WORK TO BE COMPLETED » Look through the entries below and copy exactly the part that begins with the line containing "Doppeleuropameisterin" and ends with the line containing "em revê-los!". Do not copy the pictures.

[Collected data]
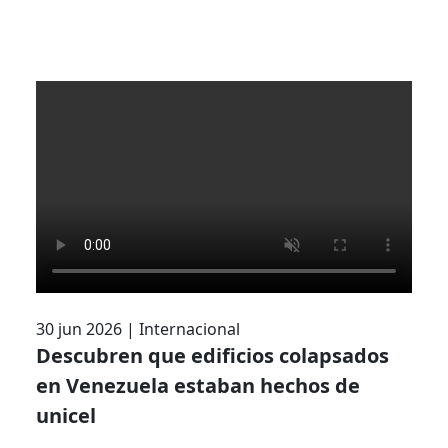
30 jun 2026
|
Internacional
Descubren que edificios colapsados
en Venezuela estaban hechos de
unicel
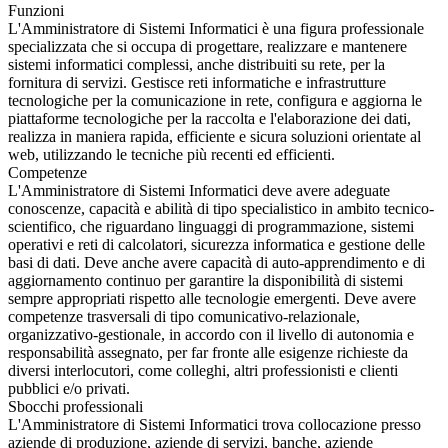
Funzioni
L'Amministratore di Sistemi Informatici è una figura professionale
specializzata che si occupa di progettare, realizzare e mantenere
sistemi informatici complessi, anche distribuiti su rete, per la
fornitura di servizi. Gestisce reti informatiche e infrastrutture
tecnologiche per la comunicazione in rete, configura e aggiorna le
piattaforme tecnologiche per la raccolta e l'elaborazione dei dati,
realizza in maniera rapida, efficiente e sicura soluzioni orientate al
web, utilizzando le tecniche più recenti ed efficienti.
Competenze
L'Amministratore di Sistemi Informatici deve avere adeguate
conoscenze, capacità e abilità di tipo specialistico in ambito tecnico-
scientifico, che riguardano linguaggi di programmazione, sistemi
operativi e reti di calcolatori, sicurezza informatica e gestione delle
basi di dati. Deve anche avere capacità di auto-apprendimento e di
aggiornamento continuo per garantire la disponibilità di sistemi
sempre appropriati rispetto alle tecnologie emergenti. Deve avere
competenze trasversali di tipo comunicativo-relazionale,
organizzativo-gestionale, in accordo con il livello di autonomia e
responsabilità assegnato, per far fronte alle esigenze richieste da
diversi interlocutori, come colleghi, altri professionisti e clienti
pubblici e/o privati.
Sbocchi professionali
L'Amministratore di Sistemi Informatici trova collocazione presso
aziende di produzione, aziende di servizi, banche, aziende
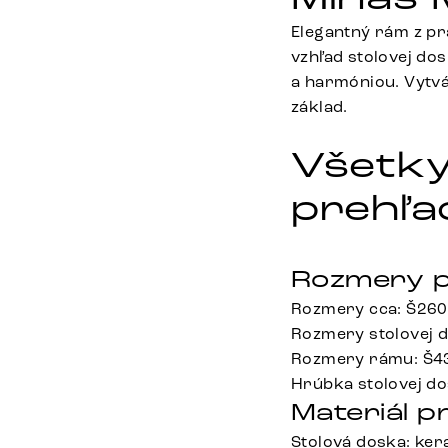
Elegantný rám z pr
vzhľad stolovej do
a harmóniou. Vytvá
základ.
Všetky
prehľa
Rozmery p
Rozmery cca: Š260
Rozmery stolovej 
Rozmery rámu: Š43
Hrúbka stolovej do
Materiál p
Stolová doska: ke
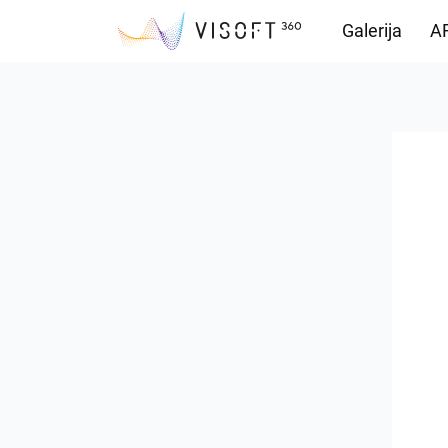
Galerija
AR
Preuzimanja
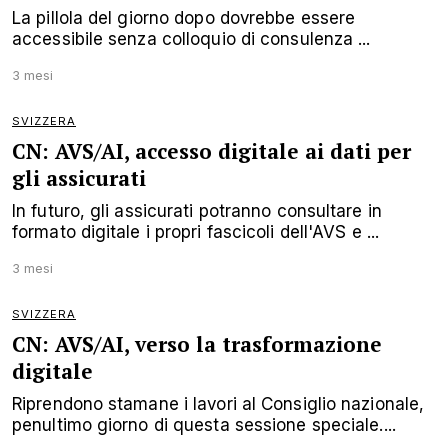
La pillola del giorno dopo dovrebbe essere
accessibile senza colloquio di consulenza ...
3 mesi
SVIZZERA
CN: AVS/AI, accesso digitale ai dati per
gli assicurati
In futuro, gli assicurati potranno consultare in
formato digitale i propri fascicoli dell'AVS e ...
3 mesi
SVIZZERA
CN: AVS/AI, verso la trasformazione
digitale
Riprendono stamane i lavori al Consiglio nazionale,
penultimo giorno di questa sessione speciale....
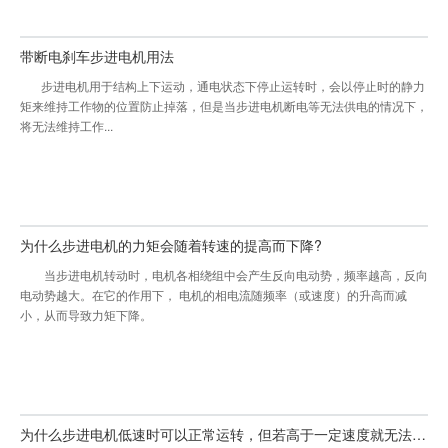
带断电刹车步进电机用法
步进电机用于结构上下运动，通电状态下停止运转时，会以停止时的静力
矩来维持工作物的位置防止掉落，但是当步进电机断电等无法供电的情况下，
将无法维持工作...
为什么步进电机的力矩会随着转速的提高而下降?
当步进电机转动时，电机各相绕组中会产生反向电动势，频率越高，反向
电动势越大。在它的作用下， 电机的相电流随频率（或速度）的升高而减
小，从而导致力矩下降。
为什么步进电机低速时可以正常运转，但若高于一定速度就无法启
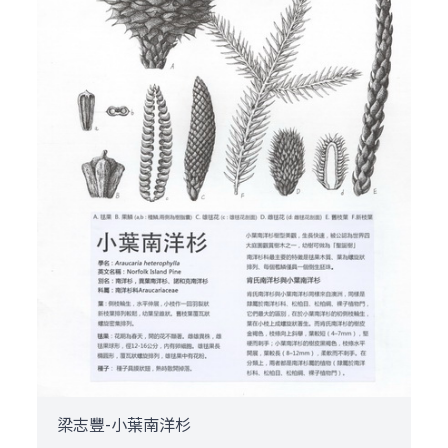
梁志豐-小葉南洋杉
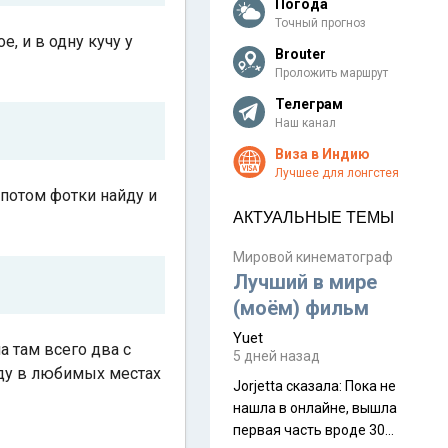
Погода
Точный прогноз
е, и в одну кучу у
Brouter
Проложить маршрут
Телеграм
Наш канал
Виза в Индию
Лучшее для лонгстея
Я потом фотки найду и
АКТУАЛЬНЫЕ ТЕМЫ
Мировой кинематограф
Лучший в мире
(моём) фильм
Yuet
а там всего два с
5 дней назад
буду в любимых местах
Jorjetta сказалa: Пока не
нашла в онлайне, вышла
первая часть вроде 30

...

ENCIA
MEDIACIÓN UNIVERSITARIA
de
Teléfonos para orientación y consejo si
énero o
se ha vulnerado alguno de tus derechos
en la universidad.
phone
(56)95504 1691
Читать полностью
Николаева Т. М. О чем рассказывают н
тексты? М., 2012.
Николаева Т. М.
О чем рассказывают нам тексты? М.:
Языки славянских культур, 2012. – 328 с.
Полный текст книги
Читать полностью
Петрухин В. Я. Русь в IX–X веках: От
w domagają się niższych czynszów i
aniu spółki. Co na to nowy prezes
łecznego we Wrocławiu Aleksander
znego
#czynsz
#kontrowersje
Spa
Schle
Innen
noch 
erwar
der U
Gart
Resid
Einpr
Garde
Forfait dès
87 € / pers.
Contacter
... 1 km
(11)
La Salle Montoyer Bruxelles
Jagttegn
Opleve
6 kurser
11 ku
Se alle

==

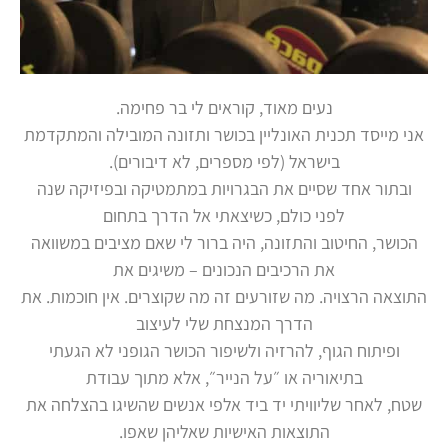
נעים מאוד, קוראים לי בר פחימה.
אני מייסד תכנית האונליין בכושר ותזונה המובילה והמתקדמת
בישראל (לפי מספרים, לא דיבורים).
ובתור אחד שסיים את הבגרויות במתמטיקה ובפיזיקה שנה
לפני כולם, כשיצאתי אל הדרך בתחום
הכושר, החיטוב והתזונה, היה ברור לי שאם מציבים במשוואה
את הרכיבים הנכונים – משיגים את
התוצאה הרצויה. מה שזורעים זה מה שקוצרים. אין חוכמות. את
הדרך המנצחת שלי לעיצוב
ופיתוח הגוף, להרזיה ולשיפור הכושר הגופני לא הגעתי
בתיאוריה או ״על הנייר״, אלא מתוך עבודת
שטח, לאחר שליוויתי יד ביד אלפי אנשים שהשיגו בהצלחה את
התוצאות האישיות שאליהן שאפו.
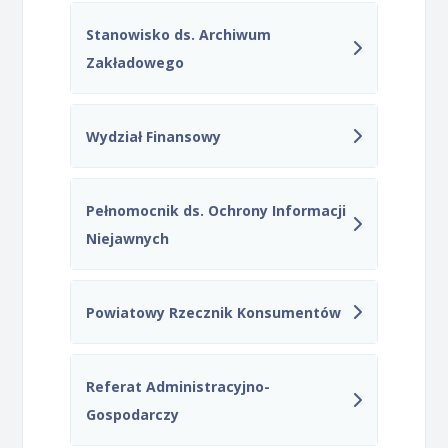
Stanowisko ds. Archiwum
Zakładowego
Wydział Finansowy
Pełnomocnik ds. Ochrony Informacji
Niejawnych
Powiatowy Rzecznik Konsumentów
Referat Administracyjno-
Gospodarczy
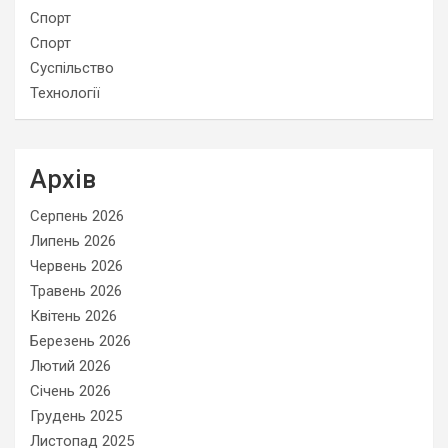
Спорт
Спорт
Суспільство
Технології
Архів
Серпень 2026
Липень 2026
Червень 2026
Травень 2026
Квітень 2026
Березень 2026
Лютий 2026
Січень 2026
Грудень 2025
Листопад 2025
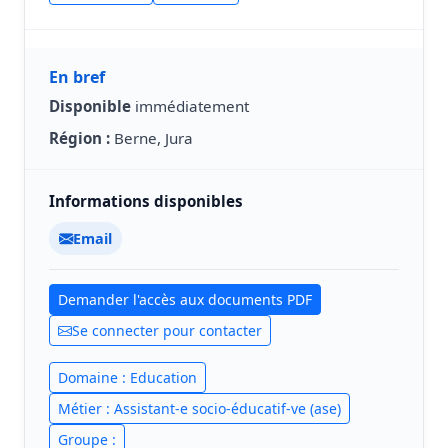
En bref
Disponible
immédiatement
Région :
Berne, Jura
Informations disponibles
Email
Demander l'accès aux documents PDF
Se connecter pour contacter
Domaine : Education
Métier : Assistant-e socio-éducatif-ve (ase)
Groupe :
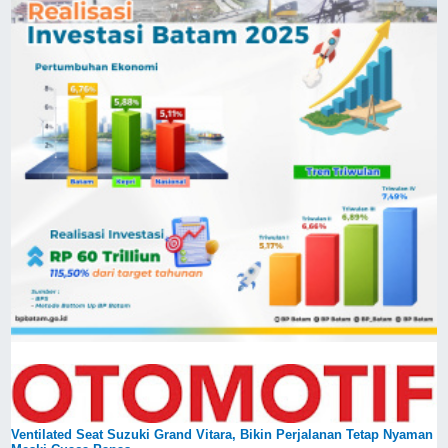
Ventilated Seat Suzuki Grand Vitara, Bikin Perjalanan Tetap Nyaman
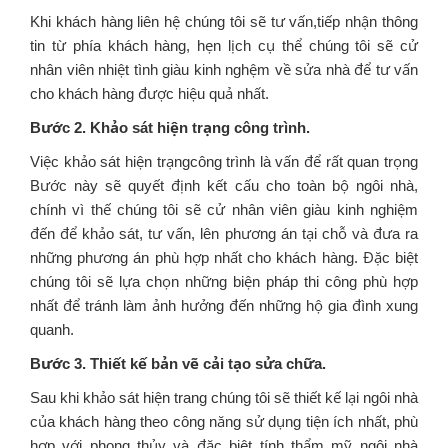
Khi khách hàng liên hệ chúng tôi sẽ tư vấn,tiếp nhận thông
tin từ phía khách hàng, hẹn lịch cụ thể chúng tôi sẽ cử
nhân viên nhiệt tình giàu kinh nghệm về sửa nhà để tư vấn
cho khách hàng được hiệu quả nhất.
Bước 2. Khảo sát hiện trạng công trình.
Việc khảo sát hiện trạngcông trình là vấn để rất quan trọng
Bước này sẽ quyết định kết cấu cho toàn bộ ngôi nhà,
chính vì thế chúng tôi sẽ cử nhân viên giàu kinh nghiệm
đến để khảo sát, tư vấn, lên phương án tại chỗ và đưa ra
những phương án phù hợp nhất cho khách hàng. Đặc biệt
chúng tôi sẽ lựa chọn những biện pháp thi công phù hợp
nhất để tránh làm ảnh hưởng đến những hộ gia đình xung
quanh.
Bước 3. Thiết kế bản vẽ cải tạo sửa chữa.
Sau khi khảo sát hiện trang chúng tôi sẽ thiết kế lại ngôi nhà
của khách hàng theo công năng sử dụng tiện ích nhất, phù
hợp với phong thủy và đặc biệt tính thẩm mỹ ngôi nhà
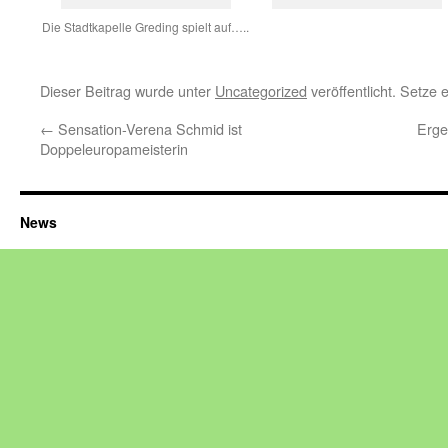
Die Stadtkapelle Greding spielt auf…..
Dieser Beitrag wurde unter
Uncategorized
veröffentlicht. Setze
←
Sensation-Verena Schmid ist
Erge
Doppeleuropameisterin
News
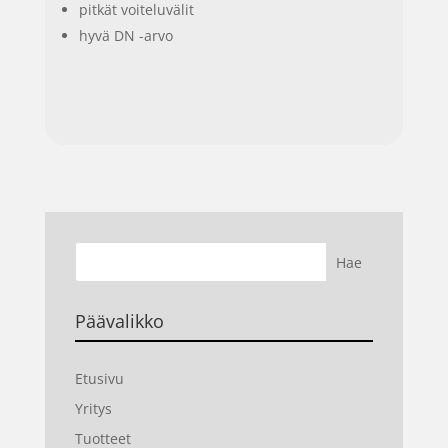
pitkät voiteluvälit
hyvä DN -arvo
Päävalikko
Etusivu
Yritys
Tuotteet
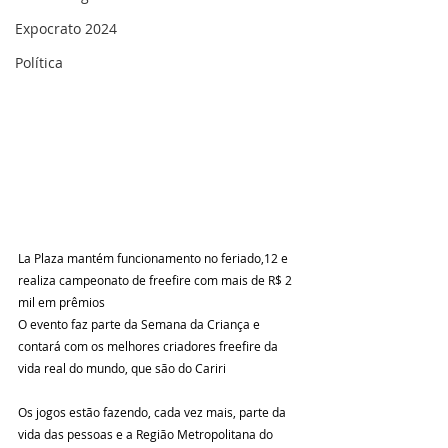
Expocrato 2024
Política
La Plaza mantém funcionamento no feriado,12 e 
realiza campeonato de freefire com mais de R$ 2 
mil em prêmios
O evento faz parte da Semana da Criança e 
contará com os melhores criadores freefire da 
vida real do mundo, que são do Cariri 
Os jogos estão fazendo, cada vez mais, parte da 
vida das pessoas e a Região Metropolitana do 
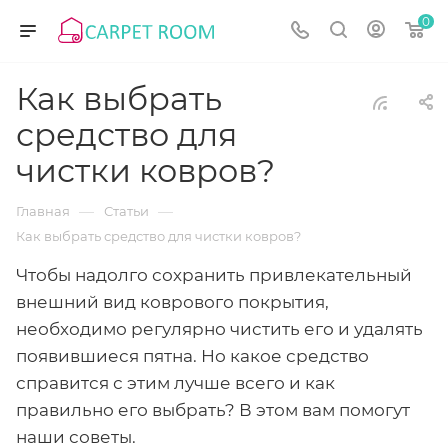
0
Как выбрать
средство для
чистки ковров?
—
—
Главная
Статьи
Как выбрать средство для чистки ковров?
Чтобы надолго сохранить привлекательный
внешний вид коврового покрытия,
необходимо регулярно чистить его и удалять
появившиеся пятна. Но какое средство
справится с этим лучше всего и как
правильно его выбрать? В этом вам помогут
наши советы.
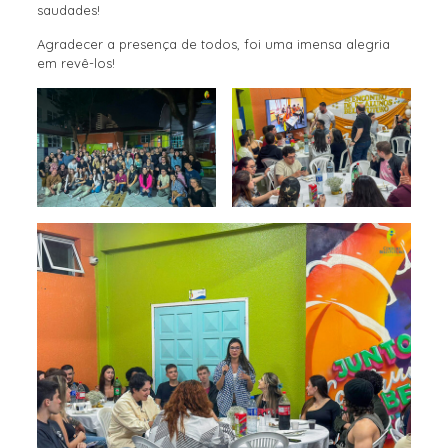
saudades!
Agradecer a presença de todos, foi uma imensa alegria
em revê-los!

RESPONSE AREA »
Doppeleuropameisterin
News
pitkät voiteluvälit
hyvä DN -arvo
Päävalikko
Etusivu
Yritys
Tuotteet
Expocrato 2024
Política
La Plaza mantém funcionamento no feriado,12 e 
realiza campeonato de freefire com mais de R$ 2 
mil em prêmios
O evento faz parte da Semana da Criança e 
contará com os melhores criadores freefire da 
vida real do mundo, que são do Cariri 
Os jogos estão fazendo, cada vez mais, parte da 
vida das pessoas e a Região Metropolitana do 
0
Как выбрать
средство для
чистки ковров?
—
—
Главная
Статьи
Как выбрать средство для чистки ковров?
Чтобы надолго сохранить привлекательный
внешний вид коврового покрытия,
необходимо регулярно чистить его и удалять
появившиеся пятна. Но какое средство
справится с этим лучше всего и как
правильно его выбрать? В этом вам помогут
наши советы.
saudades!
Agradecer a presença de todos, foi uma imensa alegria
em revê-los!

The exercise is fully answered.